Andrew: I can see that. So if I see maybe a friend of mine who has a nice watch, and I want to get that watch, I might take a picture of the watch and then check it out online and find out if I can find similar watches. Maybe a cheaper one, maybe one that’s more expensive so I can brag to him that I’ve got a more expensive watch. But essentially that’s what you’re talking about.

Alexander: That’s right. We call this functionality. I can say so much. This is a kind of stealth secret approaching. We call it snogfrog. So when you go to snogfrog.me, then you will see that there’s already a holding page, and this is somehow related and this is one of the newest innovations.

Andrew: Snogfrog?

Alexander: S-N-O-G, like snogging, and then frog dot me.

Andrew: I see, yeah.

Alexander: There’s nothing much you can do yet, but I think you have to just wait and be patient. This is a kind of a stealth project.

Andrew: So I would need a username and password to get in. So people are testing this already. They’re taking pictures of each other’s stuff to find out how they can get it themselves.

Alexander: Yeah, but the people which do this right now are only approved internals.
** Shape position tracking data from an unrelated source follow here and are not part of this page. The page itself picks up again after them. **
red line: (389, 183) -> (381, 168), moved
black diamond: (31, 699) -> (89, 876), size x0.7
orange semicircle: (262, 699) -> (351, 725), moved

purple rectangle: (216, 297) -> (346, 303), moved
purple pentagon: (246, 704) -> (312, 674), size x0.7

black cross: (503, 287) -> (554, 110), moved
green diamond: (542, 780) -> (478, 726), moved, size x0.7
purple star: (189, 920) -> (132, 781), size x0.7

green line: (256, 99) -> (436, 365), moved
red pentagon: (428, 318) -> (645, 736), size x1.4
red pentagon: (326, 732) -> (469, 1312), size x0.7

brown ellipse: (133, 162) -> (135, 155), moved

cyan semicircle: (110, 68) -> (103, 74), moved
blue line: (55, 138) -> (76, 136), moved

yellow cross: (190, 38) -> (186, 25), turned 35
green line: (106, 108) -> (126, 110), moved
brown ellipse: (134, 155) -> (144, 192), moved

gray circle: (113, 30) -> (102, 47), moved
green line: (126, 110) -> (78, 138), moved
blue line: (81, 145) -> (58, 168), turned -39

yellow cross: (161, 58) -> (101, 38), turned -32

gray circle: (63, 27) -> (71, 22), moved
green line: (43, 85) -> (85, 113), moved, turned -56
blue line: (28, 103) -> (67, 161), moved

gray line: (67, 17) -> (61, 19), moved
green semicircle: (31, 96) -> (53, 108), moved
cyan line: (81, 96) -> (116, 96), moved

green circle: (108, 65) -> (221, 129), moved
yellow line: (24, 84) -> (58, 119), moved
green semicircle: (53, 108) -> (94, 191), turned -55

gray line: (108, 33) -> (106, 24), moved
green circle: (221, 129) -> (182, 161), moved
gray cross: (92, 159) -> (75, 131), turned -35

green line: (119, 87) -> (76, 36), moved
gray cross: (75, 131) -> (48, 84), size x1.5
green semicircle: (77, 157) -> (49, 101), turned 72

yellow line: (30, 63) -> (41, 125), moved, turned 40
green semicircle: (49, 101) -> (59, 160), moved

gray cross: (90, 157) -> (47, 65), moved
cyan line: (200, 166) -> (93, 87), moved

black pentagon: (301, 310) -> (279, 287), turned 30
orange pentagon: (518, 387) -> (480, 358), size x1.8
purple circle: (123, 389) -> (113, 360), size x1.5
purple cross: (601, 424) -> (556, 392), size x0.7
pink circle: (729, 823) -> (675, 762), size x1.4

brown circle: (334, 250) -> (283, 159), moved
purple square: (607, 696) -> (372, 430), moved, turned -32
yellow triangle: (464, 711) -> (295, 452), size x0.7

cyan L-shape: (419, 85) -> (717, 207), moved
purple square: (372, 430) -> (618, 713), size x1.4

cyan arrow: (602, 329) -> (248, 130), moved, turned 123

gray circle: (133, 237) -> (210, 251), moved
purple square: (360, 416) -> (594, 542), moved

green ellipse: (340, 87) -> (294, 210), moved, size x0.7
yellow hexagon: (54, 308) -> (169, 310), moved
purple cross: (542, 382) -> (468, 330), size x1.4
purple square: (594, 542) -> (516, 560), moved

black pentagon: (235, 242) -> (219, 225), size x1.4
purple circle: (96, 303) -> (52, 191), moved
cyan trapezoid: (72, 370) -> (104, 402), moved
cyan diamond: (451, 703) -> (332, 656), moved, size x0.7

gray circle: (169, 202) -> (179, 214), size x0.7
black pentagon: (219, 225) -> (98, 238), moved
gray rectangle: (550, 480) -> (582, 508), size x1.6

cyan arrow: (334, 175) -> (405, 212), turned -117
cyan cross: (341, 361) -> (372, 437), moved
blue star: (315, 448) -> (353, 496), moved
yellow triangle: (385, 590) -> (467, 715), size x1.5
Andrew: Well, when you’re ready to show it to the rest of us, we’d love to jump in and check it out. There’s actually someone down the hall from me who has a much better than mic than me, and I would love to take a picture of his mic. I know this isn’t clothes, but I’d love to take a picture of his mic and then go online and find it.

Alexander: Okay.

Andrew: Maybe we’ll save that for version 2. Thank you. Looking forward to talking to you when snogfrog is up and running. And hope to see you at some point in person.

Alexander: Okay, great.

Andrew: Cool. Thank you all for watching.